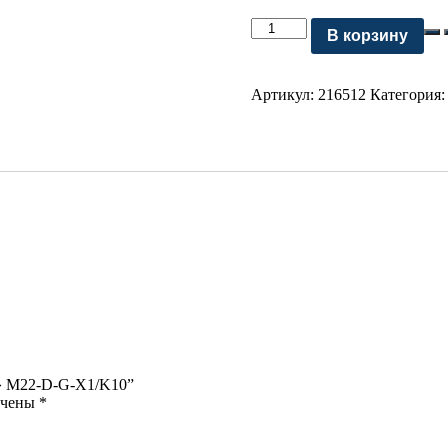
Количество
В корзину
Комплект
кнопки
"Пуск"
Артикул:
216512
Категория
M22-
D-
G-
X1/K10
к» M22-D-G-X1/K10”
ечены
*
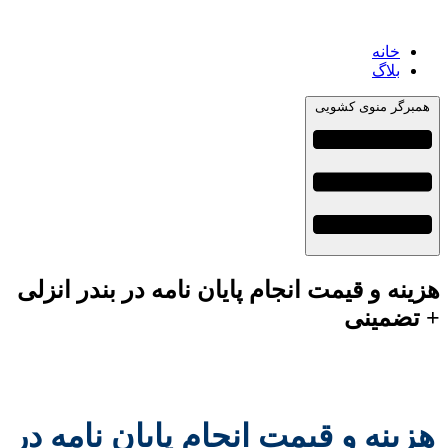
خانه
بلاگ
همبرگر منوی کشویی
هزینه و قیمت انجام پایان نامه در بندر انزلی
+ تضمینی
هزینه و قیمت انجام پایان نامه در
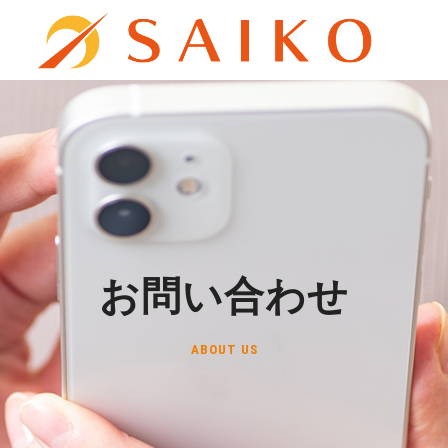
お問い合わせ
ABOUT US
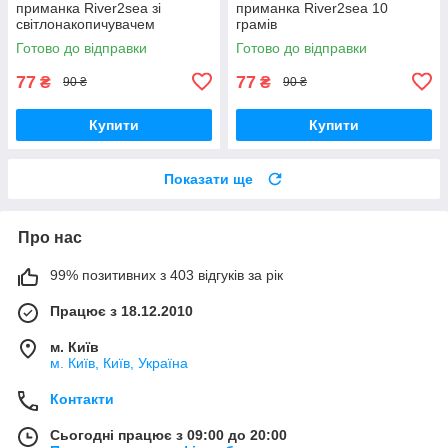
приманка River2sea зі
приманка River2sea 10
світлонакопичувачем
грамів
Готово до відправки
Готово до відправки
77
77
₴
₴
90 ₴
90 ₴
Купити
Купити
Показати ще
Про нас
99% позитивних з 403 відгуків за рік
Працює з 18.12.2010
м. Київ
м. Київ, Київ, Україна
Контакти
Сьогодні працює з 09:00 до 20:00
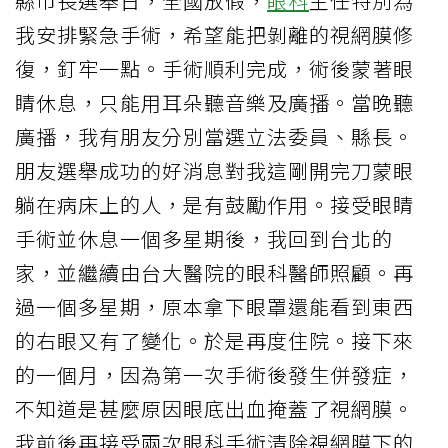
縣市長選舉日，全國放假，
眼科
主任特別為
我安排緊急手術，希望能把剝離的視網膜修
復，釘牢一點。手術順利完成，術後蒙著眼
睛休息，只能用耳朵聽音樂及廣播。當晚聽
廣播，我有朋友分別當選立法委員、縣長。
朋友選舉成功的好消息對我這剛開完刀蒙眼
躺在病床上的人，是有鼓勵作用。接受眼睛
手術並休息一個多星期後，我回到台北的
家，並繼續由台大醫院的眼科醫師照顧。再
過一個多星期，原本拿下眼罩還能看到東西
的右眼又有了變化。於是再度住院。接下來
的一個月，因為第一次手術後發生併發症，
不知道是甚麼原因眼底出血掩蓋了視網膜。
我前後再接受兩次眼科手術清除視網膜下的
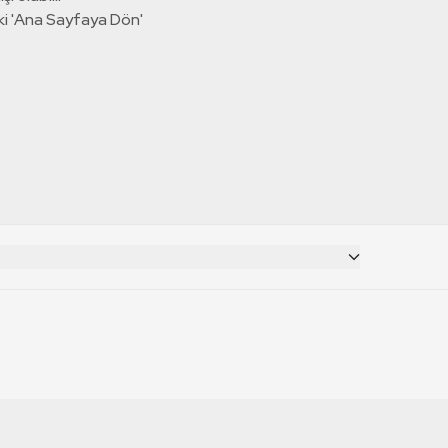
ki 'Ana Sayfaya Dön'
CANLI YAYINLAR
RT Deutsch
TRT 1 Canlı İzle
TRT World Canlı İzle
RT Russian
TRT 2 Canlı İzle
TRT EBA Canlı İzle
RT Français
TRT Belgesel Canlı İzle
RT Balkan
TRT Haber Canlı İzle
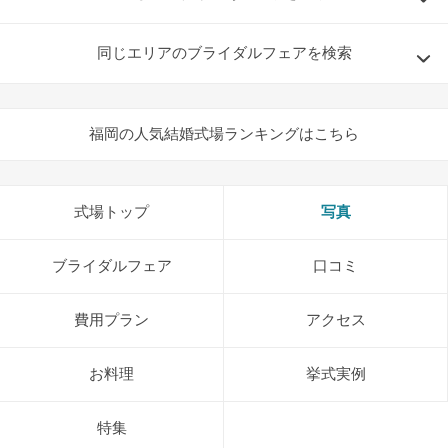
同じエリアのブライダルフェアを検索
福岡の人気結婚式場ランキングはこちら
式場トップ
写真
ブライダルフェア
口コミ
費用プラン
アクセス
お料理
挙式実例
特集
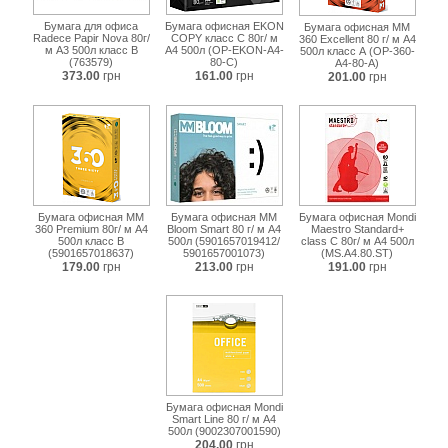
Бумага для офиса
Бумага офисная EKON
Бумага офисная MM
Radece Papir Nova 80г/
COPY класc C 80г/ м
360 Excellent 80 г/ м A4
м А3 500л класс В
A4 500л (OP-EKON-A4-
500л класc А (OP-360-
(763579)
80-C)
A4-80-A)
373.00
грн
161.00
грн
201.00
грн
Бумага офисная MM
Бумага офисная MM
Бумага офисная Mondi
360 Premium 80г/ м A4
Bloom Smart 80 г/ м A4
Maestro Standard+
500л класc B
500л (5901657019412/
class С 80г/ м A4 500л
(5901657018637)
5901657001073)
(MS.A4.80.ST)
179.00
грн
213.00
грн
191.00
грн
Бумага офисная Mondi
Smart Line 80 г/ м A4
500л (9002307001590)
204.00
грн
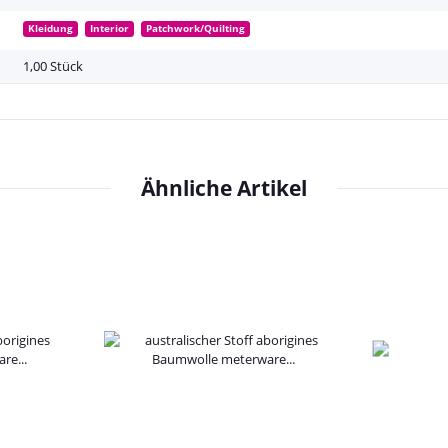
Kleidung
Interior
Patchwork/Quilting
1,00 Stück
Ähnliche Artikel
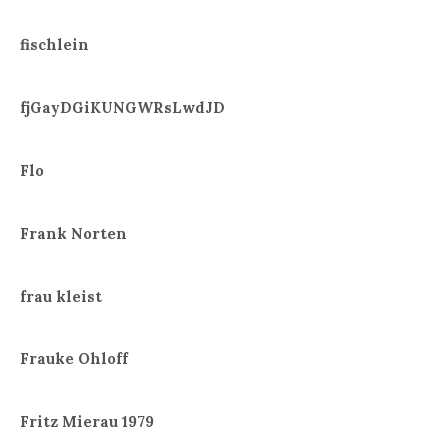
fischlein
fjGayDGiKUNGWRsLwdJD
Flo
Frank Norten
frau kleist
Frauke Ohloff
Fritz Mierau 1979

★ ★ ★ ★ ★

> _WORK REQUIRED_: Which lines of the data above contain the string "انجام"? Copy each of them.

> _REPLY TO THE EXERCISE_:
هزینه و قیمت انجام پایان نامه در بندر انزلی
هزینه و قیمت انجام پایان نامه در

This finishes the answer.